As the four major types of companies in the early 20th century (banking, insurance, railways and express) diversified and matured, Public Notaries as records keepers begat literal Records Managers. Our job was to manage the evidence of our legal person’s commitments. But in the midst of this debate “the legal recognition of a distinctive historical person – at least in the public corporation – represented a historically critical acknowledgment that control over an enterprise and its property and affairs had solidified in the hands of directors and managers, not stockholders or other participants in some amorphous association.”
In other words, the real stakeholders of a records and information management program.
Who defines the corporation’s corporateness? The Supreme Court wrestled with this question as recently as 2010 with the Citizens United case. The majority stated that “the hierarchical governance structure of a corporation is such that a small group will decide for all others what the ‘corporation’ will say; various individuals—including shareholders—may be offered channels to speak ‘within’ the corporation, but they certainly have no authority to speak ‘for’ it.” Yet Justice Stephens noted in his dissenting opinion in Citizens United, that corporations have strict separation of ownership of property and its control and they have no consciences, no beliefs, no feelings, no thoughts, and no desires. *If* they are persons, they are rough persons, hewn together by multiple beings still struggling to create an identity.
Aye, there’s the rub. Because of the constant ebb and flow of corporate success and failure, corporate personhood has struggled to mature.

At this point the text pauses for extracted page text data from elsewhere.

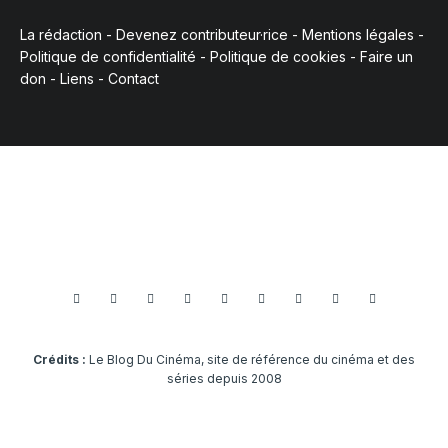
La rédaction
-
Devenez contributeur·rice
-
Mentions légales
-
Politique de confidentialité
-
Politique de cookies
-
Faire un
don
-
Liens
-
Contact
Crédits :
Le Blog Du Cinéma, site de référence du cinéma et des
séries depuis 2008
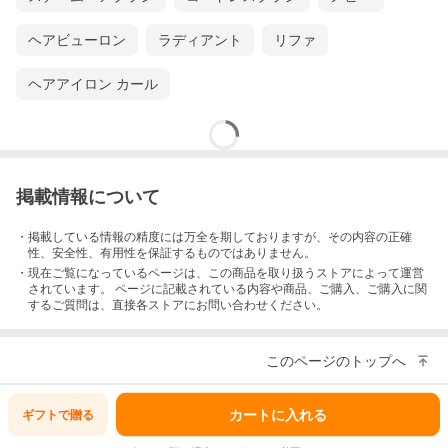
ヘアビューロン
ラディアント
リファ
ヘアアイロン カール
掲載情報について
・掲載している情報の精度には万全を期しておりますが、その内容の正確
性、安全性、有用性を保証するものではありません。
・現在ご覧になっているページは、この
商品
を取り扱うストアによって運営
されています。 ページに記載されている内容
や商品、ご購入
、ご購入に関
するご質問は、直接各ストアにお問い合わせください。
このページのトップへ
カートに入れる
ギフトで
贈る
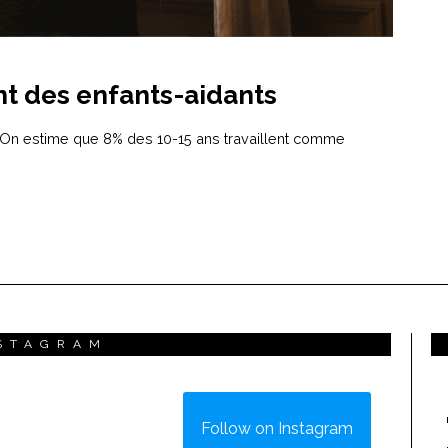
nt des enfants-aidants
. On estime que 8% des 10-15 ans travaillent comme
STAGRAM
Follow on Instagram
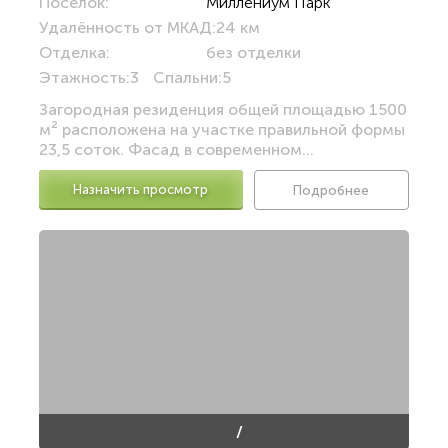
Посёлок:
Миллениум Парк
Удалённость от МКАД:
24 км
Отделка:
без отделки
Этажность:
3
Спальни:
5
Загородная резиденция общей площадью 1500
м² расположена на участке правильной формы
23,5 соток. Фасад в современном...
Назначить просмотр
Подробнее
/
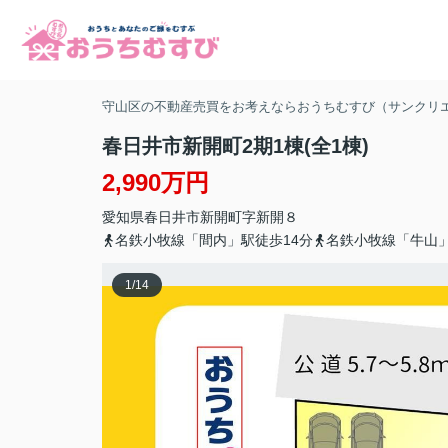
守山区の不動産売買をお考えならおうちむすび（サンクリ
春日井市新開町2期1棟(全1棟)
2,990万円
愛知県
春日井市
新開町
字新開８
名鉄小牧線「間内」駅徒歩14分
名鉄小牧線「牛山」
1
/
14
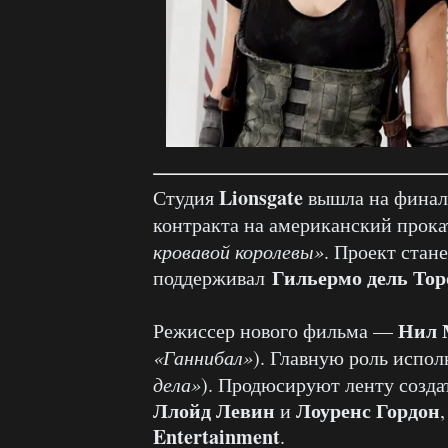
Lionsgate
Студия
вышла на финал
контракта на американский прок
кровавой королевы»
. Проект стан
Гильермо дель Тор
поддерживал
Нил 
Режиссер нового фильма —
«Ганнибал»
). Главную роль испо
дела»
). Продюсируют ленту созд
Ллойд Левин
Лоуренс Гордон
и
Entertainment
.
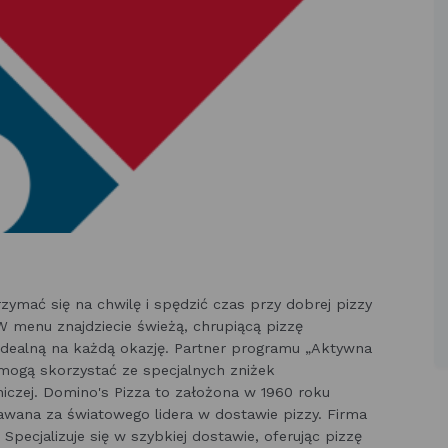
ymać się na chwilę i spędzić czas przy dobrej pizzy
 W menu znajdziecie świeżą, chrupiącą pizzę
idealną na każdą okazję. Partner programu „Aktywna
mogą skorzystać ze specjalnych zniżek
zej. Domino's Pizza to założona w 1960 roku
awana za światowego lidera w dostawie pizzy. Firma
Specjalizuje się w szybkiej dostawie, oferując pizzę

Indeed, for some corporations it is still as tough to pin down as it was 150 years ago when we were Public Notaries. Then, young men visited Europe on a “Grand Tour” and young ladies boarded away from their families for a year or two to learn the social graces. This finishing touch applied a level of sophistication to the natural (i.e., bipedal) person’s character. What corporations require is a finishing school. That’s the service we information professionals provide. As the rights of corporate personhood grow, the records and information management program should grow too.
#corporatehistory #Records-Management #ElectronicRecordsManagement
 To understand how long the concept of a “corporation as legal person” has existed, revisit the Roman idea of “will” as it pertains to legal transactions. For the purposes of this discussion, however, English statutory law from 1833 generalizes a “person” as extending “to a Body Politic, Corporate, Collegiate, as well as an Individual”. In 1889, it continued: “the expression ‘person’ shall, unless the contrary intention appears, include any body of persons corporate or unincorporate.” We Americans liked this a lot and borrowed the concept.
Santa Clara Cnty. v. S. Pac. R.R. Co., 118 U.S. 394 (1886).
 Lyman P.Q. Johnson, Law and Legal Theory in the History of Corporate Responsibility: Corporate Personhood, 35 Seattle U.L. Rev. 1135 (2012).
 Citizens United v. FEC, 130 S. Ct. 876 (2010).